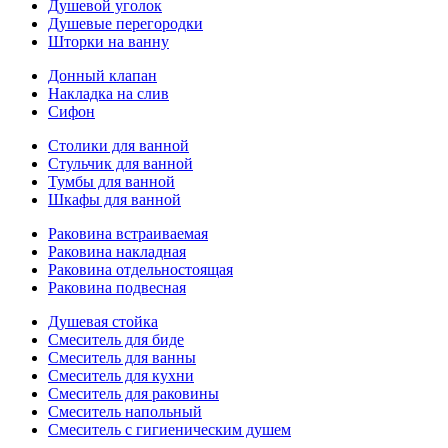
Душевой уголок
Душевые перегородки
Шторки на ванну
Донный клапан
Накладка на слив
Сифон
Столики для ванной
Стульчик для ванной
Тумбы для ванной
Шкафы для ванной
Раковина встраиваемая
Раковина накладная
Раковина отдельностоящая
Раковина подвесная
Душевая стойка
Смеситель для биде
Смеситель для ванны
Смеситель для кухни
Смеситель для раковины
Смеситель напольный
Смеситель с гигиеническим душем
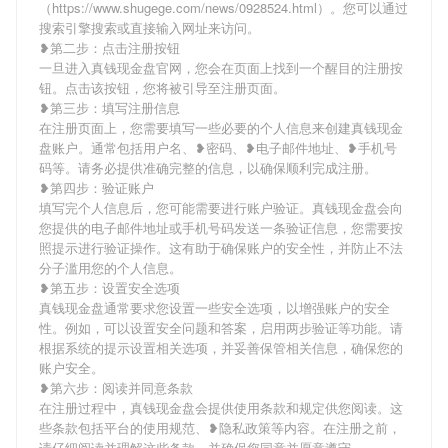
（https://www.shugege.com/news/0928524.html）。您可以通过
搜索引擎搜索或直接输入网址来访问。
❥第二步：点击注册按钮
一旦进入真钱现金盘官网，您会在页面上找到一个醒目的注册按
钮。点击该按钮，您将被引导至注册页面。
❥第三步：填写注册信息
在注册页面上，您需要填写一些必要的个人信息来创建真钱现金
盘账户。通常包括用户名、❥密码、❥电子邮件地址、❥手机号
码等。请务必提供准确完整的信息，以确保顺利完成注册。
❥第四步：验证账户
填写完个人信息后，您可能需要进行账户验证。真钱现金盘会向
您提供的电子邮件地址或手机号码发送一条验证信息，您需要按
照提示进行验证操作。这有助于确保账户的安全性，并防止不法
分子滥用您的个人信息。
❥第五步：设置安全选项
真钱现金盘通常要求您设置一些安全选项，以增强账户的安全
性。例如，可以设置安全问题和答案，启用两步验证等功能。请
根据系统的提示设置相关选项，并妥善保管相关信息，确保您的
账户安全。
❥第六步：阅读并同意条款
在注册过程中，真钱现金盘会提供使用条款和规定供您阅读。这
些条款包括平台的使用规范、❥隐私政策等内容。在注册之前，
请仔细阅读并理解这些条款，并确保您同意并愿意遵守。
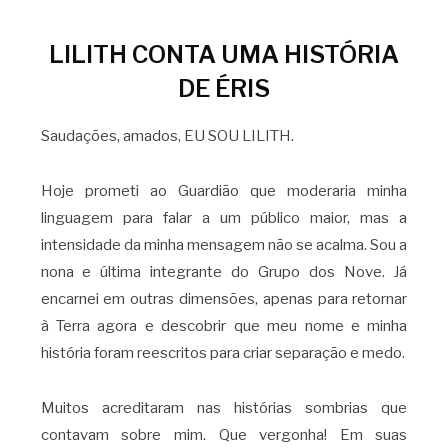
LILITH CONTA UMA HISTÓRIA
DE ÉRIS
Saudações, amados, EU SOU LILITH.
Hoje prometi ao Guardião que moderaria minha
linguagem para falar a um público maior, mas a
intensidade da minha mensagem não se acalma. Sou a
nona e última integrante do Grupo dos Nove. Já
encarnei em outras dimensões, apenas para retornar
à Terra agora e descobrir que meu nome e minha
história foram reescritos para criar separação e medo.
Muitos acreditaram nas histórias sombrias que
contavam sobre mim. Que vergonha! Em suas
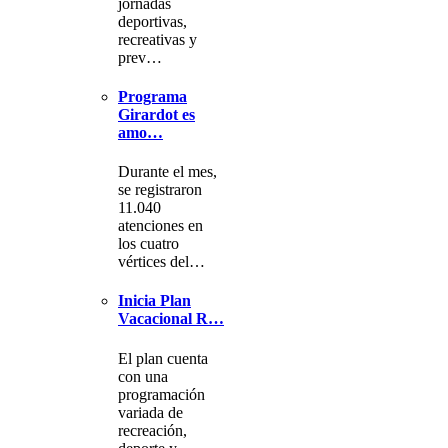
jornadas
deportivas,
recreativas y
prev…
Programa
Girardot es
amo…
Durante el mes,
se registraron
11.040
atenciones en
los cuatro
vértices del…
Inicia Plan
Vacacional R…
El plan cuenta
con una
programación
variada de
recreación,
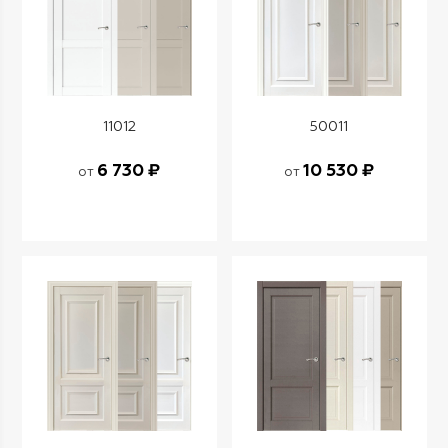
11012
50011
6 730 ₽
10 530 ₽
от
от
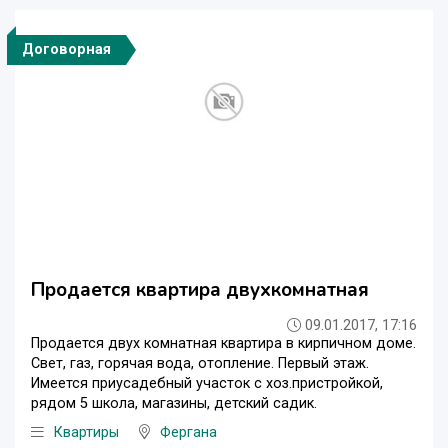
Договорная
Продается квартира двухкомнатная
09.01.2017, 17:16
Продается двух комнатная квартира в кирпичном доме.
Свет, газ, горячая вода, отопление. Первый этаж.
Имеется приусадебный участок с хоз.пристройкой,
рядом 5 школа, магазины, детский садик.
Квартиры
Фергана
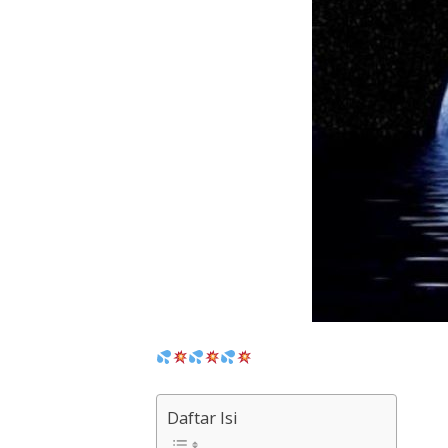
Daftar Isi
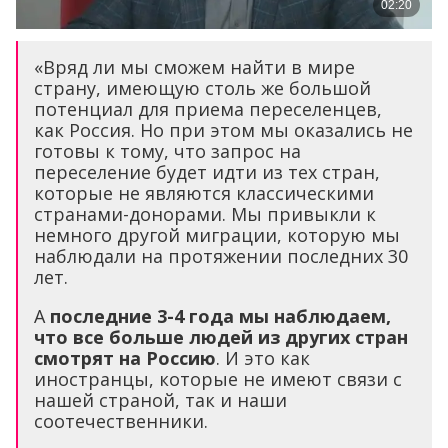
«Вряд ли мы сможем найти в мире
страну, имеющую столь же большой
потенциал для приема переселенцев,
как Россия. Но при этом мы оказались не
готовы к тому, что запрос на
переселение будет идти из тех стран,
которые не являются классическими
странами-донорами. Мы привыкли к
немного другой миграции, которую мы
наблюдали на протяжении последних 30
лет.
А
последние 3-4 года мы наблюдаем,
что все больше людей из других стран
смотрят на Россию
. И это как
иностранцы, которые не имеют связи с
нашей страной, так и наши
соотечественники.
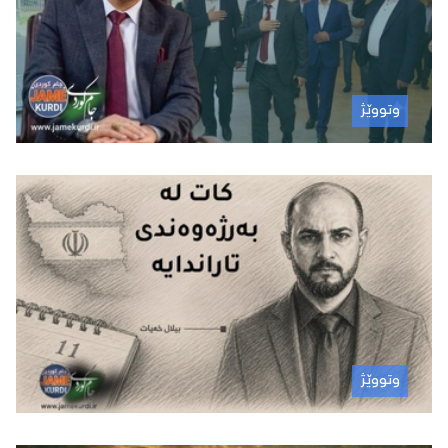
وتووێژ
وتووێژ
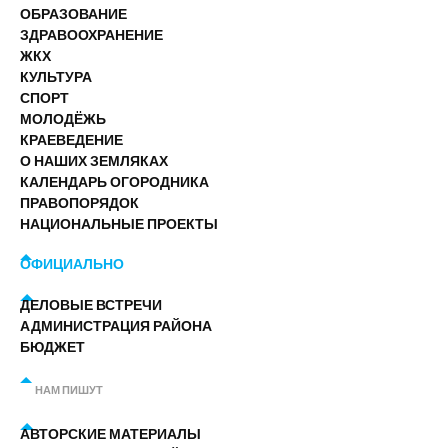
ОБРАЗОВАНИЕ
ЗДРАВООХРАНЕНИЕ
ЖКХ
КУЛЬТУРА
СПОРТ
МОЛОДЁЖЬ
КРАЕВЕДЕНИЕ
О НАШИХ ЗЕМЛЯКАХ
КАЛЕНДАРЬ ОГОРОДНИКА
ПРАВОПОРЯДОК
НАЦИОНАЛЬНЫЕ ПРОЕКТЫ
ОФИЦИАЛЬНО
ДЕЛОВЫЕ ВСТРЕЧИ
АДМИНИСТРАЦИЯ РАЙОНА
БЮДЖЕТ
НАМ ПИШУТ
АВТОРСКИЕ МАТЕРИАЛЫ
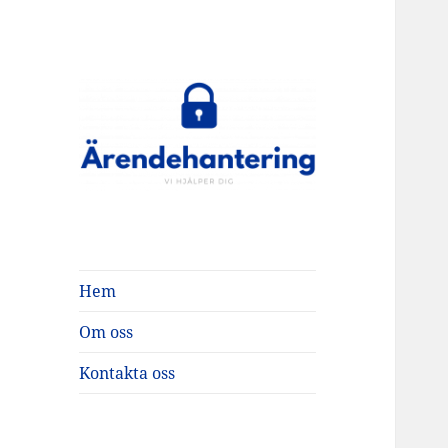
ärendehantering
Hem
Om oss
Kontakta oss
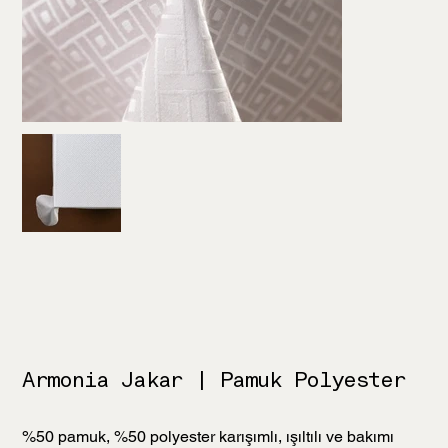
Armonia Jakar | Pamuk Polyester
%50 pamuk, %50 polyester karışımlı, ışıltılı ve bakımı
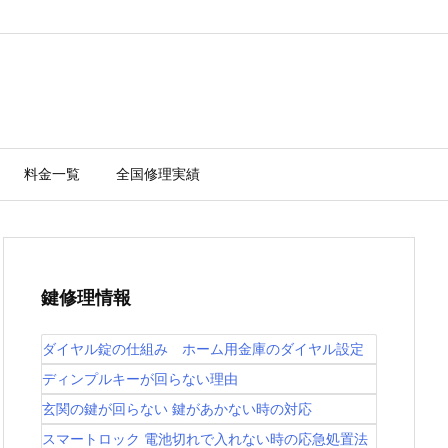
料金一覧
全国修理実績
鍵修理情報
ダイヤル錠の仕組み ホーム用金庫のダイヤル設定
ディンプルキーが回らない理由
玄関の鍵が回らない 鍵があかない時の対応
スマートロック 電池切れで入れない時の応急処置法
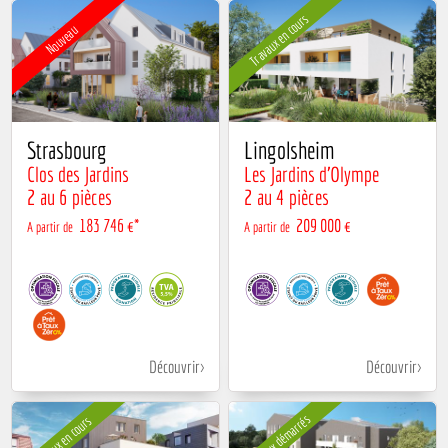
Travaux en cours
Nouveau
Strasbourg
Lingolsheim
Clos des Jardins
Les Jardins d'Olympe
2 au 6 pièces
2 au 4 pièces
183 746 €*
209 000 €
A partir de
A partir de
Découvrir
Découvrir
Travaux démarrés
Travaux en cours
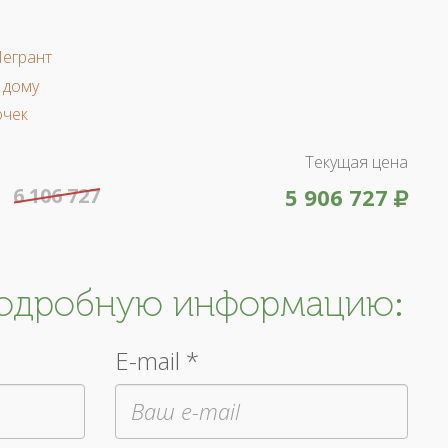
Легрант
 дому
очек
Текущая цена
6 106 727
5 906 727
подробную информацию:
E-mail *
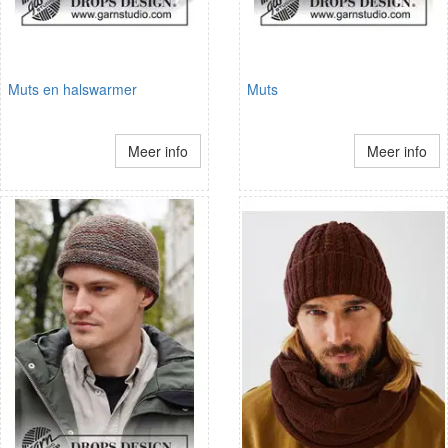
Muts en halswarmer
Muts
Meer info
Meer info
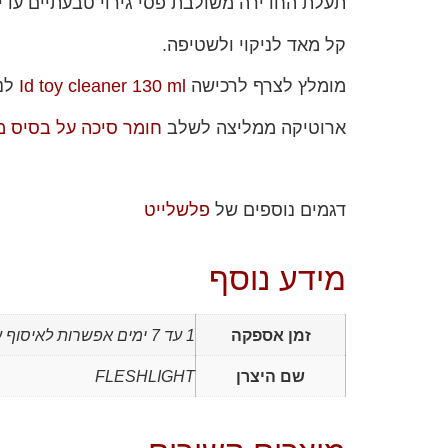
תעלת החדירה משולבת פסי גירוי טבעתיים עד
קל מאד לניקוי ולשטיפה.
מומלץ לצרף לרכישה
Id toy cleaner 130 ml
לני
ארוטיקה ממליצה לשלב
חומר סיכה על בסיס מ
דגמים נוספים של
פלשלייט
מידע נוסף
זמן אספקה
1 עד 7 ימים אפשרות לאיסוף עצמי
שם היצרן
FLESHLIGHT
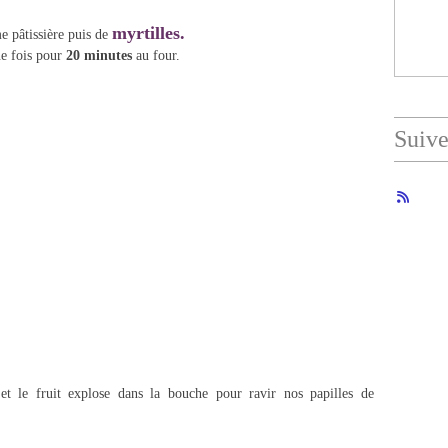
myrtilles.
e pâtissière puis de
ne fois pour
20 minutes
au four.
Suiv
t le fruit explose dans la bouche pour ravir nos papilles de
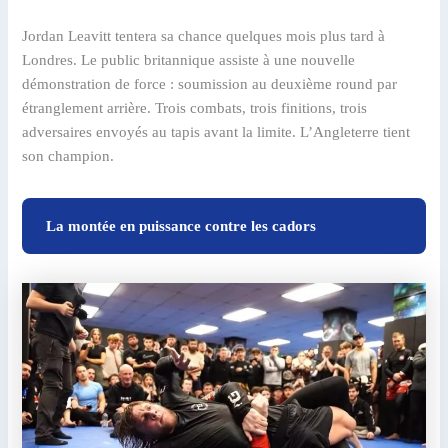
Jordan Leavitt tentera sa chance quelques mois plus tard à
Londres. Le public britannique assiste à une nouvelle
démonstration de force : soumission au deuxième round par
étranglement arrière. Trois combats, trois finitions, trois
adversaires envoyés au tapis avant la limite. L’Angleterre tient
son champion.
La montée en puissance contre les cadors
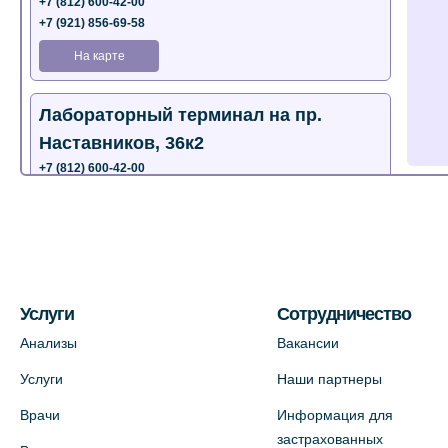
+7 (812) 600-42-00
+7 (921) 856-69-58
На карте
Лабораторный терминал на пр.
Наставников, 36к2
+7 (812) 600-42-00
+7 (812) 577-72-33
На карте
Лабораторный терминал на ул.
Пестеля, 25А
Услуги
Сотрудничество
+7 (812) 600-42-00
Анализы
Вакансии
На карте
Услуги
Наши партнеры
Врачи
Информация для
Медицинский центр на Богатырском
застрахованных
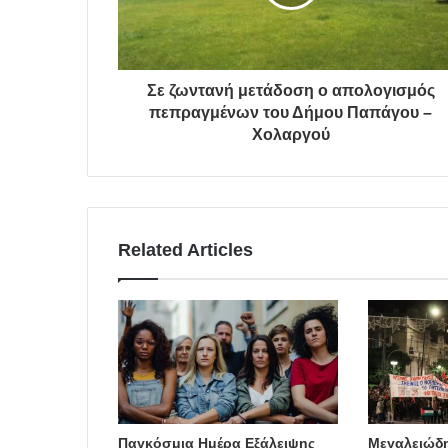
Σε ζωντανή μετάδοση ο απολογισμός
πεπραγμένων του Δήμου Παπάγου –
Χολαργού
Related Articles
Παγκόσμια Ημέρα Εξάλειψης
Μεγαλειώδη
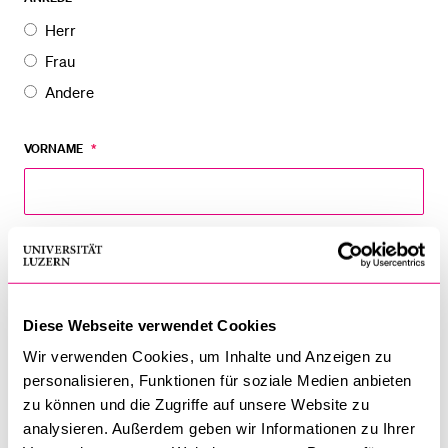
Einführungstag
Herr
2025
BELIEBTE INHALTE
Frau
Andere
Vorlesungsverzeichnis
Bibliothek
VORNAME
*
Sportangebot
Menuplan Mensa
Anmeldung und Zulassung
NAME
*
Diese Webseite verwendet Cookies
Wir verwenden Cookies, um Inhalte und Anzeigen zu
E-MAIL
*
personalisieren, Funktionen für soziale Medien anbieten
zu können und die Zugriffe auf unsere Website zu
analysieren. Außerdem geben wir Informationen zu Ihrer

■ **PROBLEM REQUIREMENTS**
What is wanted is an exact copy of the lines above from the one containing "intensidade da minha" through the one containing "как Россия. Но при этом мы оказались не", with no pictures in it.

■ **SOLUTION FOR THIS TASK**
intensidade da minha mensagem não se acalma. Sou a
nona e última integrante do Grupo dos Nove. Já
encarnei em outras dimensões, apenas para retornar
à Terra agora e descobrir que meu nome e minha
história foram reescritos para criar separação e medo.
Muitos acreditaram nas histórias sombrias que
contavam sobre mim. Que vergonha! Em suas
jornadas
deportivas,
recreativas y
prev…
Programa
Girardot es
amo…
Durante el mes,
se registraron
11.040
atenciones en
los cuatro
vértices del…
Inicia Plan
Vacacional R…
El plan cuenta
con una
programación
variada de
recreación,
11012
50011
6 730 ₽
10 530 ₽
от
от
Договорная
Продается квартира двухкомнатная
09.01.2017, 17:16
Продается двух комнатная квартира в кирпичном доме.
Свет, газ, горячая вода, отопление. Первый этаж.
Имеется приусадебный участок с хоз.пристройкой,
рядом 5 школа, магазины, детский садик.
Квартиры
Фергана
Daftar Isi
«Вряд ли мы сможем найти в мире
страну, имеющую столь же большой
потенциал для приема переселенцев,
как Россия. Но при этом мы оказались не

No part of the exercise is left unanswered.